Using Vagrant to scale data science projects with Google Cloud Compute

Author

Vinh Nguyen

Published

March 7, 2016

When I was in graduate school, I made heavy use of the school's computing infrastructure for my research by scheduling many simulation jobs, utilizing multiple (if not all) compute nodes in parallel using Grid Engine. In my professional life, I've always pushed to have a computing environment dedicated for research and analysis. This was typically in the form of a Linux or UNIX server with many CPU cores (64 one) and as much ram as I could get. The difficulty in getting the approval to have such an environment depended on the company's culture, so YMMV. The beauty of the work setup over the graduate school setup is that a job scheduler was never needed as the number of concurrent users vying for compute cycles are drastically less at work. When building a computing environment, I always try to build the beefiest server possible (translation: that I could get approval for) because I never want to run into a project that the server couldn't handle (eg, loading a very large data set into memory with R). However, it's hard to future-proof all projects completely so the line had to be drawn somewhere and thus the number of CPU cores and memory had a limit.

Now, with the ubiquity of computing environments offered by different cloud providers (eg, Amazon EC2, Google Compute Engine, Microsoft Azure, HP Public Cloud, Sense, and Domino Data Labs), spinning up an on-demand compute server or a cluster of nodes to scale data analysis projects is pretty simple, straightforward, and relatively cheap (no need to invest thousands of dollars to build a beefy server that reaches full capacity in <1% of the time). One could leverage these cloud services both in the work environment (if one could get it approved) and for personal use (eg, a Kaggle competition).
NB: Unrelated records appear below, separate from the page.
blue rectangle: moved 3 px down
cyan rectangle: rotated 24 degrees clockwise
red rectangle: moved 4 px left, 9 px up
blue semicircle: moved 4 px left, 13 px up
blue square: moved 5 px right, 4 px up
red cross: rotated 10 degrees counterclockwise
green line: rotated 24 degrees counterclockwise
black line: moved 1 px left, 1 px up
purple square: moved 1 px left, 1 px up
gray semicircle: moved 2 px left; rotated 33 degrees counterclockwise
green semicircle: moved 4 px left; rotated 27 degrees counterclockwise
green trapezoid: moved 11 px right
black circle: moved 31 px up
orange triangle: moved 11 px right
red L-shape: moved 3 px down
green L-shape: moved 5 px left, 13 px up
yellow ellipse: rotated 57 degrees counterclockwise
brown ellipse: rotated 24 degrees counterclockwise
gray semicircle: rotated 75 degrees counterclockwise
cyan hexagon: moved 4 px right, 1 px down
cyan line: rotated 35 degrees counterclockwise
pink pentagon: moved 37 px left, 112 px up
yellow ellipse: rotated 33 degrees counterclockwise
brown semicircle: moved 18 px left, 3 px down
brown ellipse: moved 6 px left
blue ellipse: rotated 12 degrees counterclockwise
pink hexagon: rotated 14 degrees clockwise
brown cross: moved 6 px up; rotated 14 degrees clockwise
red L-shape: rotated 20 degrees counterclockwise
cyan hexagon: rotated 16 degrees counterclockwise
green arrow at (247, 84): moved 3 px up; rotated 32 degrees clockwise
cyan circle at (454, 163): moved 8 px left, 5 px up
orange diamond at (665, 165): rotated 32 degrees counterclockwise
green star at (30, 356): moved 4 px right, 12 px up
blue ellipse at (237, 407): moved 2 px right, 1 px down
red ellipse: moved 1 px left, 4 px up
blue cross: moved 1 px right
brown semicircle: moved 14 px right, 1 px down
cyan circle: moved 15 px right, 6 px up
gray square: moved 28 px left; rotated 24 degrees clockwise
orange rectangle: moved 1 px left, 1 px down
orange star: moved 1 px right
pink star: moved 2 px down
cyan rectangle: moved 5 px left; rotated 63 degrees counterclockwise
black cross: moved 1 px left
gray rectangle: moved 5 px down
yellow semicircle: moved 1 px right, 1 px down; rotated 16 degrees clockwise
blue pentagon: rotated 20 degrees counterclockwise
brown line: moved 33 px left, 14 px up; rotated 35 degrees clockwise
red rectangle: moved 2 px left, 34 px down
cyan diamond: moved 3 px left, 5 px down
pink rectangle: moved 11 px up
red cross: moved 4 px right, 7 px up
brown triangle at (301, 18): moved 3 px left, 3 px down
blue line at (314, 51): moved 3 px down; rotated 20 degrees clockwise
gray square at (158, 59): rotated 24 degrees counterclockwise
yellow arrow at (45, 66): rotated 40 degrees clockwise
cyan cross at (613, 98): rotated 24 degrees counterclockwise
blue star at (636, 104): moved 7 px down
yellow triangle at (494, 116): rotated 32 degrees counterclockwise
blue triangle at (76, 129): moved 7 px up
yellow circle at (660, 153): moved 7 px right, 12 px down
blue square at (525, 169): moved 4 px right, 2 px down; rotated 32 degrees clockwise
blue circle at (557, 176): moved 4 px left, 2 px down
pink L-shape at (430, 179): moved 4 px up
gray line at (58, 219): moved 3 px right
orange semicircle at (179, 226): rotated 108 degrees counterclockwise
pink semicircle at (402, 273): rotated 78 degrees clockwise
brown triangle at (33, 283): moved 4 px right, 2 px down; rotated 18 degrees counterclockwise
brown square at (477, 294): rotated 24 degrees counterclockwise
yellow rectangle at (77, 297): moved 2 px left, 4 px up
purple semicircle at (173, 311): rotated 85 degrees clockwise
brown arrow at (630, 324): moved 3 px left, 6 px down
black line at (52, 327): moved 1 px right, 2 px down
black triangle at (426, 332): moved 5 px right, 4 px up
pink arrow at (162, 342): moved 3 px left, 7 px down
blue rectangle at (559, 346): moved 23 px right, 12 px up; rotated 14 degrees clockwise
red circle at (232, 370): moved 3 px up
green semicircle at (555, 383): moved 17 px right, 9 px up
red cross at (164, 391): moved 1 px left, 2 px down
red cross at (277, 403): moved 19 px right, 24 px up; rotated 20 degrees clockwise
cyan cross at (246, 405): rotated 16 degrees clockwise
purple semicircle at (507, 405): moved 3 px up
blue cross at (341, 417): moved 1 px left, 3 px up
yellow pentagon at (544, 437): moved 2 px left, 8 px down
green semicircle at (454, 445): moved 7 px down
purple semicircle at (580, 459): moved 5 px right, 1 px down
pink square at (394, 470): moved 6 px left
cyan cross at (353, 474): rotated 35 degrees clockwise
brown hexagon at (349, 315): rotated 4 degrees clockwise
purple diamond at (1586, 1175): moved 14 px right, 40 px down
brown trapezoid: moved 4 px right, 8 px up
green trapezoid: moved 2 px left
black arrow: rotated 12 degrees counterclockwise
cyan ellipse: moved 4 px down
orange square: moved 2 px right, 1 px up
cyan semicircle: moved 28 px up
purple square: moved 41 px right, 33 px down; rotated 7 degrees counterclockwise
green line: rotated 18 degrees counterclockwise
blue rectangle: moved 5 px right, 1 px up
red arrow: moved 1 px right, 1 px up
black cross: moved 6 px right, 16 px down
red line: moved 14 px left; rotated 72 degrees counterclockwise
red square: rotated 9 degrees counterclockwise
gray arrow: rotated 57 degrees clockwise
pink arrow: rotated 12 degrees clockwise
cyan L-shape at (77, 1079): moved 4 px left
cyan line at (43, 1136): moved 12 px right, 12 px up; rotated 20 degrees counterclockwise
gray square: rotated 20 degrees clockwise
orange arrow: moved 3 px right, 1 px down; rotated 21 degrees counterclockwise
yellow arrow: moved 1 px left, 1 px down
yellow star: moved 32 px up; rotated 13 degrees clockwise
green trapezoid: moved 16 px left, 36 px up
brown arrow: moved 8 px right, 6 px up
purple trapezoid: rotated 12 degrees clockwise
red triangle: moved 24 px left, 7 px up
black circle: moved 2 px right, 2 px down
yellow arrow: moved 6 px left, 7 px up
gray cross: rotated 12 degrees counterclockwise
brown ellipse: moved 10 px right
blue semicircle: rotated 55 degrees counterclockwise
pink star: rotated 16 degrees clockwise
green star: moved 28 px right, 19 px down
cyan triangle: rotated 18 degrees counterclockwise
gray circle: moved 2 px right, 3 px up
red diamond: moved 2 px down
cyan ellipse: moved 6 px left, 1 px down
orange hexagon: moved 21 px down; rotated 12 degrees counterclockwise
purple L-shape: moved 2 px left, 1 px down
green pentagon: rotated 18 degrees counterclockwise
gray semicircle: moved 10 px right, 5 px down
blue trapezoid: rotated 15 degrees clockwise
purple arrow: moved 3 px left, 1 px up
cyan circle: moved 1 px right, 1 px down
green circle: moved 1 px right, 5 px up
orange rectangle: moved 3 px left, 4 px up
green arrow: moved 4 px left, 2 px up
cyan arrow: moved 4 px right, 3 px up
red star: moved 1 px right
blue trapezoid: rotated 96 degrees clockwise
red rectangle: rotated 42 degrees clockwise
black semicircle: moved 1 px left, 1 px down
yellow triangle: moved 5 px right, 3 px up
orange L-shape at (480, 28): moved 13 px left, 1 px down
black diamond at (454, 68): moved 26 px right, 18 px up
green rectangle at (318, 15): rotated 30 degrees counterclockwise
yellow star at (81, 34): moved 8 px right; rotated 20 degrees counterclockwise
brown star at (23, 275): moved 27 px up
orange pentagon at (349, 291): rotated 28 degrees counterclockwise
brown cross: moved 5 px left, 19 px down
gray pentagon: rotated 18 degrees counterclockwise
Sense and Domino Data Labs have servers pre-configured with many standard open source tools for data analysis. They are good options for quickly jumping into analysis. With the more generic cloud providers, one typically spins up a server with a standard Linux OS and then proceed to install and configure the necessary tools. To streamline the scaling process, Vagrant allows one to spin up, provision, manage, and destroy servers from the various providers in a simple and consistent manner. I'll illustrate how one might use Vagrant to spin up a compute server on the Google Compute Engine (GCE) to analyze data. I'm only choosing GCE at the time of this writing because it appears to be the cheapest and because it charges by the minute (10 minutes miminum), unlike Amazon EC2 which charges by the hour.

Install Vagrant
Install and configure the Google Cloud SDK:

gcloud init # authenticate; choose a default zone, I chose "us-central1-b", which will show up in subsequent sections

Install the Vagrant-Google plugin. On Windows, Vagrant-Google version 1.8.1+ is required, which hasn't been released at the time of this writing. A work-around is to spin up an Ubuntu server using Vagrant and Virtualbox on Windows, install Vagrant in that Ubuntu server, and go from there. Run the following to install the Vagrant-Google plugin:

vagrant plugin install vagrant-google

Follow the instructions here to create a Service Account within the GCE console (website), download the json private key (used by the Google Cloud SDK, call it google_json_key.json), copy the api service account email address and project ID, and add your ssh public key (eg, ~/.ssh/id_rsa.pub) to the Compute Engine's metadata.
Add the GCE box (template) to Vagrant:

vagrant box add gce https://github.com/mitchellh/vagrant-google/raw/master/google.box

Create a project folder (eg, vagrant_google) and cd into it. Everything in this folder will get synced to /vagrant/ for any provisioned server.
Create the file Vagrantfile:

# -*- mode: ruby -*-
# vi: set ft=ruby :
Vagrant.configure("2") do |config|
  config.vm.box = "gce"

  config.vm.provider :google do |google, override|
    google.google_project_id = "MY_PROJECT_ID"
    google.google_client_email = "MY_ACCOUNT@MY_PROJECT_ID.iam.gserviceaccount.com"
    google.google_json_key_location = "/absolute/path/to/google_json_key.json"
    google.zone = "us-central1-b"
    google.machine_type= "n1-standard-1"
    # google.machine_type = "n1-highmem-2"
    # google.machine_type = "n1-standard-16"
    # google.machine_type = "n1-highmem-8"
    google.name = "gce-instance"
    google.image = "ubuntu-1404-trusty-v20160222" # may change, use "gcloud compute images list" to check
    # google.image = "image-ds"
    google.disk_name = "disk-ds" # ds for data science
    google.disk_size = "10"
    override.ssh.username = "MY_USERNAME"
    override.ssh.private_key_path = "/path/to/.ssh/id_rsa"
  end
  config.vm.provision :shell, path: "provision.sh"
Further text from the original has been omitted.